[Film review] Does the fourth adaptation of THE SECRET GARDEN contain enough flora, fauna, and Firth to satisfy?


Review by John P. Harvey

This 2020 film adaptation (the fourth) of Frances Hodgson Burnett’s novel — first published in 1911 and beloved by generations of children — sets the action in 1947 when, immediately before India’s Partition, the parents of lone child Mary Lennox (Dixie Egerickx) both die of cholera, leaving her orphaned in India.

Mary is burdened by the belief that her mother — whose own grief had led her to distance herself from her family — didn’t love her, but naturally grieves the loss of both parents and initially has little comfort in her loneliness.

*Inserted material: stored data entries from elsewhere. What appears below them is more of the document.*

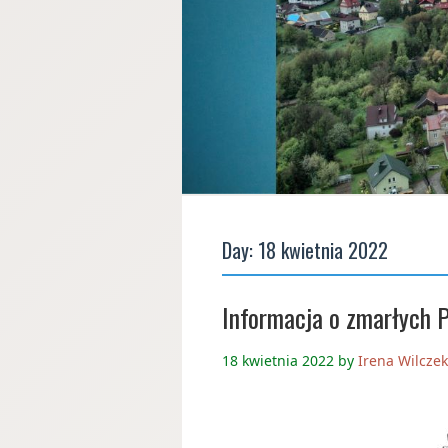
Day:
18 kwietnia 2022
Informacja o zmarłych P
18 kwietnia 2022
by
Irena Wilcze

Mary is sent to England, to her uncle Lord Archibald Craven (Colin Firth — whose role in the film, some may feel, could have been larger). Lord Craven’s housekeeper, Mrs Medlock (Julie Walters) immediately lays down the law as to where Mary may and where she mayn’t wander in the house. And Mary naturally risks great displeasure in breaking it.

On Lord Craven’s estate, Mary finds her pampered ways honed gently by the good-natured Martha (Isis Davis); sets out and finds the source of the weeping she hears at night; and succeeds in befriending a dog (Fozzie), whom she names Jemima; and Martha’s brother, Dickon (Amir Wilson).

Eventually, of course, she and her friends encounter the eponymous garden, which wreaks small miracles in their lives. Mary’s adventures nonetheless alarm Lord Craven, and Mary is about to be sent away to boarding school when disaster strikes.

This adaptation may disappoint the expectations of those who have read the book in minor ways: Dickon’s gift with animals is not apparent; Lord Craven’s bedridden son, Colin, is a nonentity; and the children have abrogated their most essential role — that of restoring the abandoned garden to its former glory — to the garden, which transforms itself through their mere presence and the magic of CGI. But the transformation is (as you’ll know if you see a trailer) indeed spectacular, and marks the garden as a benign character in itself.

And the ultimate transformation of Mary’s relationship with her uncle, entailing a daring rescue, brings the movie to satisfying climactic action.

Screening at Palace, Dendy, and Hoyts cinemas.